Power and Progress by Daron Acemoglu & Simon Johnson

Power and Progress: Our Thousand-Year Struggle Over Technology and Prosperity
By Daron Acemoglu and Simon Johnson
Public Affairs, 2023

Daron Acemoglu and Simon Johnson’s new book Power and Progress: Our Thousand-Year Struggle Over Technology and Prosperity is a flat miss from two powerhouse researches out of MIT.

The 500-page book is written against techno utopians and to “show that progress is never automatic.” And therein lies a key drawback of the book in form and as a reading experience. Sure, there are enthusiasts about particular projects and innovations (we meet a cast of such characters including Ferdinand de Lesseps, developer of the Suez Canal), but who really believes progress is automatic? The dumb reader, perhaps?

This leaky bit of condescension blotches too many of their swiftly-written pages (the book was written in six months).

First, some groundwork: In Chapter 1 they write that “economists have long recognized that demand for all tasks, and thus for different types of workers, does not necessarily grow at the same rate, so inequality may increase because of innovation.” They demonstrate, in laudably clear prose, how what is essential for technology to really benefit labor is that it must increase their marginal productivity and, more generally, demand for workers within a context of rival firm competition and worker freedom (to organize, negotiate, and move).

The struggle they refer to turns on institutions: “Political and economic power matter because they decide who has a voice and who can set the agenda,” they write. “Once you are welcome in all high-status forums, you persuasion power grows, and you can start reshaping political and economic power.” Thus the distribution of benefits and losses from technological change do not strictly depend on economic considerations.
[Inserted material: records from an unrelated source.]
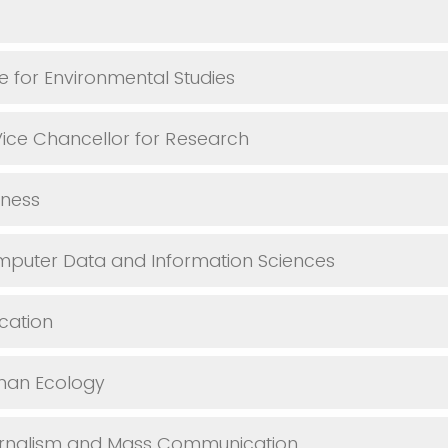
te for Environmental Studies
 Vice Chancellor for Research
iness
mputer Data and Information Sciences
cation
man Ecology
urnalism and Mass Communication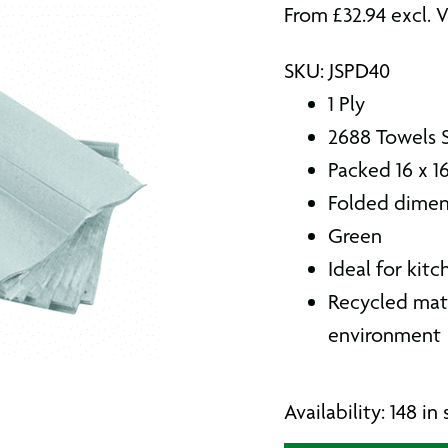
From
£
32.94
excl. 
SKU: JSPD40
1 Ply
2688 Towels 
Packed 16 x 1
Folded dimen
Green
Ideal for kit
Recycled mate
environment
Availability: 148 i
Their clean opening in all its detail ought to have been enough for our distinguished authors to march on through with a muscular history of “technology and prosperity.” Instead we receive more of a freshman lecture in which every innovation disappointing the productivity bandwagon receives a Homer Simpson head slap and disappointed “d'oh!”

Frustrated in the Middle Ages: agricultural innovation increases marginal productivity, but within a context of feudalism and coerced labor, high taxation, and religious domination.

Thwarted in the American South: The cotton gin increased cotton production in the South “from 1.5 million pounds in 1790 to 36.5 million pounds in 1800 and 167.5 million pounds in 1820,” but their sad world was one of brutal slavery.

Bamboozled in the Soviet Union: forced collectivization coupled with mechanization meant that in 1937 grain necessitated 10.6 worker-days per hectare, down from 20.7 days in the 1920s, but the result was famine and livestock destruction within a system based on state expropriation.

After well over 100 pages of this our authors declare: “For anyone who believes that the productivity benefits necessarily trickle down through society and improve wages and working conditions, these formative episodes are hard to explain.”

Certainly. But unless we can find a member of the Southern aristocracy, nomenklatura, or Norman English hierarchy, would “anyone” expect innovation to improve the “wages and working conditions” of a serf, slave, or kulak? The dumb reader, perhaps?

Things shift between the first Industrial Revolution in Britain - when there was a worsening of living standards for particular members of the working class is certain areas (such as in Manchester during the 1830s) who could not collectively bargain, might be prosecuted under the Master and Servant Act, and did not have their marginal productivity rise from new improvements (“d’oh!”) – and the second when the nature of innovation changed and institutions weighed more in favor of worker power.

And it is this emphasis on worker power and technological improvements simply being of the wrong sort where Aecmoglu and Johnson lose their way. From the managerial revolution in the US to AI today the “two-tiered society” seems to have sprung up merely from the power of big business and weakening of democracy. This demands we, with the spirit of the progressive era, “redirect technology” using the policy levers of “carbon taxes, research subsidies, and regulation.”

It seems they have missed a key insight of their own book. The story of institutional change was one in a liberal direction. A direction in which the government relatively withdrew from directing rent and granting privilege to elite classes and instead advanced worker choice and freedom: in short, to a more open society based on equal treatment, however imperfect. There is no indication that during the Industrial Revolution government could “encourage the development of technologies that are more complementary to workers and citizen employment,” or that when fantastic progress came it was from such a mechanism, to the contrary.

In Power and Progress Daron Acemoglu and Simon Johnson argue we ought to lengthen the reach of the state (which itself is subject to rent seeking), direct a spontaneous innovative process (which never works), and tilt privileges toward a preferred class needing help. Taking a lesson from their own history, and because power is a mighty thing and the womb of the future is dark, it is much better to break the corporatist system, enhance worker freedom, and allow the free profit-and-loss system to function in a society where there are no lords and there are no serfs.

David Murphy holds a Masters of Finance from the University of Minnesota.